In my experience it doesn't matter how accessible the language becomes, most people find the precision required to make machines behave in a desirable way is exhausting or alien to them.

This isn't any kind of failing though. I've come to see how organising modern businesses (with processes, regulations, standard etc) is a kind of "programming". And there are many who are good at that (designing human processes to automate goals) where I completely flounder, even with the help of the 'right' training, books, coaching etc

[-] muhyb@programming.dev 5 points 2 months ago

I only used BASIC to open infinite windows to crash Windows 95.

[-] maegul@lemmy.ml 4 points 2 months ago

Working with some proprietary no code tools at the moment, and, yea, not letting people just program in a decent language is a mistake.

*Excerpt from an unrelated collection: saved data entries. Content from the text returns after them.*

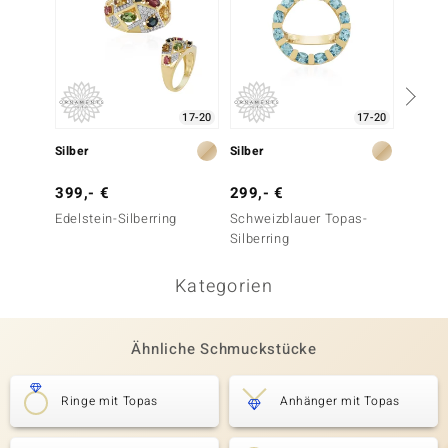
17-20
17-20
Silber
Silber
Silber
399,- €
299,- €
199,-
Edelstein-Silberring
Schweizblauer Topas-
Citrin-
Silberring
Kategorien
Ähnliche Schmuckstücke
Ringe mit Topas
Anhänger mit Topas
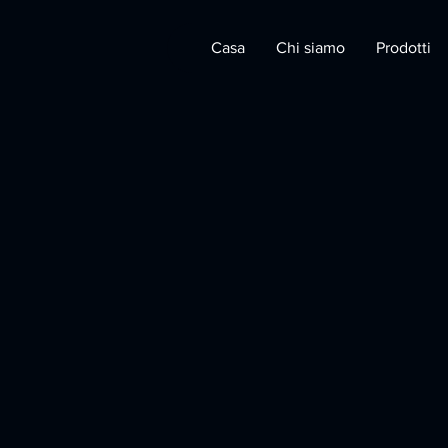
Casa
Chi siamo
Prodotti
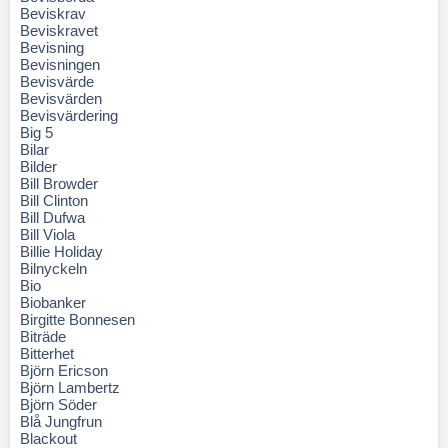
Beviskrav
Beviskravet
Bevisning
Bevisningen
Bevisvärde
Bevisvärden
Bevisvärdering
Big 5
Bilar
Bilder
Bill Browder
Bill Clinton
Bill Dufwa
Bill Viola
Billie Holiday
Bilnyckeln
Bio
Biobanker
Birgitte Bonnesen
Biträde
Bitterhet
Björn Ericson
Björn Lambertz
Björn Söder
Blå Jungfrun
Blackout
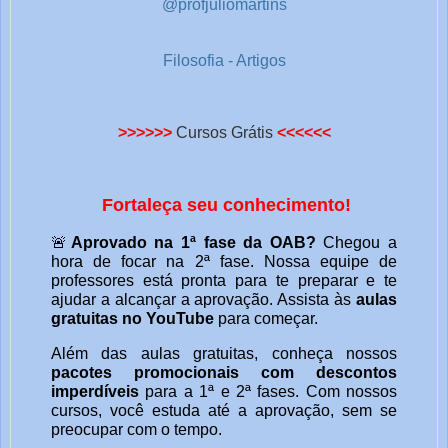
@profjuliomartins
Filosofia - Artigos
>>>>>>
Cursos Grátis
<<<<<<
Fortaleça seu conhecimento!
🚨
Aprovado na 1ª fase da OAB?
Chegou a
hora de focar na 2ª fase. Nossa equipe de
professores está pronta para te preparar e te
ajudar a alcançar a aprovação. Assista às
aulas
gratuitas no YouTube
para começar.
Além das aulas gratuitas, conheça nossos
pacotes promocionais com descontos
imperdíveis
para a 1ª e 2ª fases. Com nossos
cursos, você estuda até a aprovação, sem se
preocupar com o tempo.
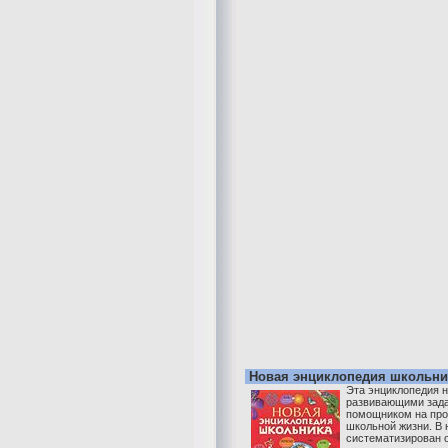
Новая энциклопедия школьни
Эта энциклопедия н
развивающими зада
помощником на про
школьной жизни. В 
систематизирован 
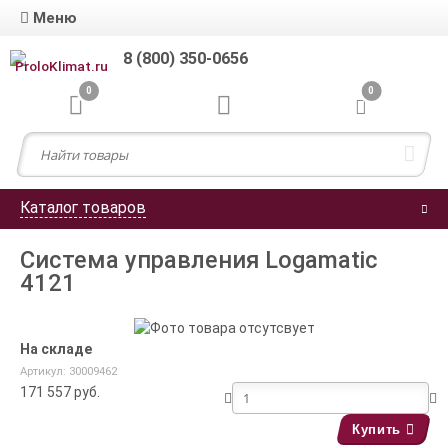
Меню
8 (800) 350-0656
0
0
Каталог товаров
Система управления Logamatic
4121
На складе
Артикул: 30009462
171 557
руб.
Купить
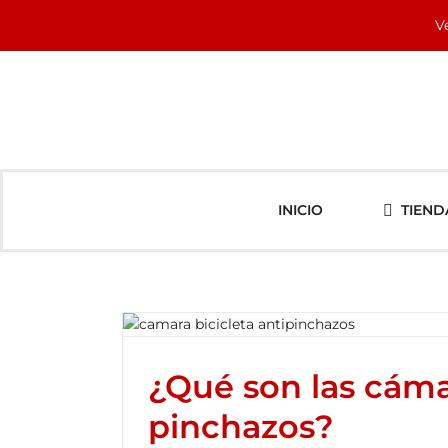
Saltar
V
al
contenido
INICIO
TIEND
¿Qué son las cáma
pinchazos?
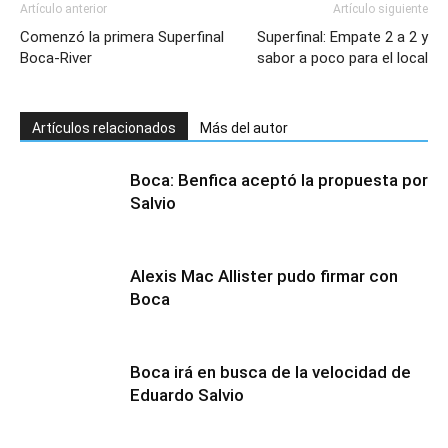
Artículo anterior
Artículo siguiente
Comenzó la primera Superfinal
Superfinal: Empate 2 a 2 y
Boca-River
sabor a poco para el local
Artículos relacionados
Más del autor
Boca: Benfica aceptó la propuesta por
Salvio
Alexis Mac Allister pudo firmar con
Boca
Boca irá en busca de la velocidad de
Eduardo Salvio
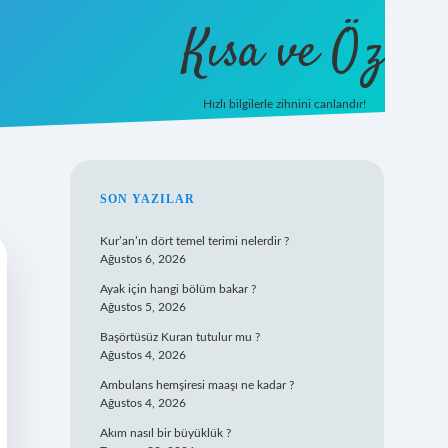
Kısa ve Öz
Hızlı bilgilerle zihnini canlandır!
ilbet
vd casino
vdcasino giriş
https://www.betexpe
SIDEBAR
SON YAZILAR
Kur’an’ın dört temel terimi nelerdir ?
Ağustos 6, 2026
Ayak için hangi bölüm bakar ?
Ağustos 5, 2026
Başörtüsüz Kuran tutulur mu ?
Ağustos 4, 2026
Ambulans hemşiresi maaşı ne kadar ?
Ağustos 4, 2026
Akım nasıl bir büyüklük ?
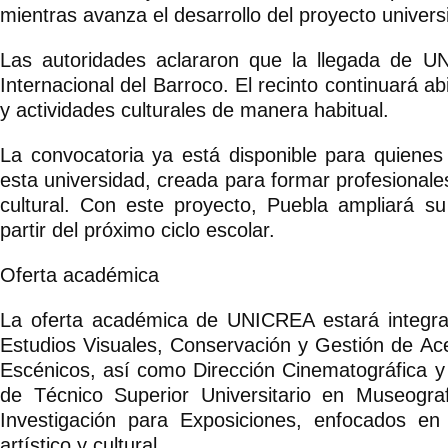
mientras avanza el desarrollo del proyecto universi
Las autoridades aclararon que la llegada de U
Internacional del Barroco. El recinto continuará ab
y actividades culturales de manera habitual.
La convocatoria ya está disponible para quienes
esta universidad, creada para formar profesionales 
cultural. Con este proyecto, Puebla ampliará su
partir del próximo ciclo escolar.
Oferta académica
La oferta académica de UNICREA estará integrada
Estudios Visuales, Conservación y Gestión de Ac
Escénicos, así como Dirección Cinematográfica 
de Técnico Superior Universitario en Museogra
Investigación para Exposiciones, enfocados en 
artístico y cultural.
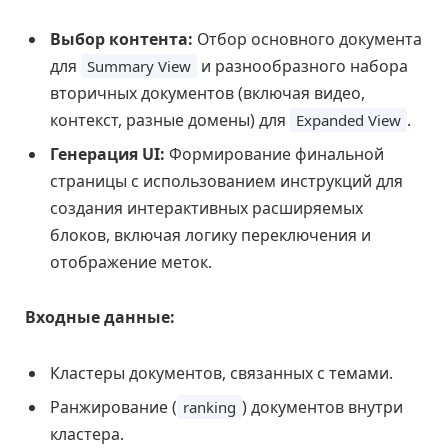
Выбор контента:
Отбор основного документа
для
и разнообразного набора
Summary View
вторичных документов (включая видео,
контекст, разные домены) для
.
Expanded View
Генерация UI:
Формирование финальной
страницы с использованием инструкций для
создания интерактивных расширяемых
блоков, включая логику переключения и
отображение меток.
Входные данные:
Кластеры документов, связанных с темами.
Ранжирование (
) документов внутри
ranking
кластера.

[-] MothmanDelorian@lemmy.world 4 points 2 months ago

Sixty years ago as this article was published in 2014

[-] RedstoneValley@sh.itjust.works 4 points 2 months ago* (last edited 2 months ago)

I can only think of one example where some simple programming skills could benefit ordinary users: Home Automation. All the more difficult stuff is already neatly packaged into ready to use modules, and the user doesn't have to worry about the ZigBee protocol or APIs or network ports to turn on a light bulb. Here some knowledge about conditionals, variables, loops can easily be used to program useful automations.

[-] JoeKrogan@lemmy.world 3 points 2 months ago

It will only get worse with the phone and tablet generation and LLMs.

[-] dirtycrow@programming.dev 1 points 1 month ago* (last edited 1 month ago)

I fiddled with TI BASIC in school and wrote a horrifying abomination that ran Minesweeper. Complete with 3x3 clearing and flagging. Calc 1 was my free period.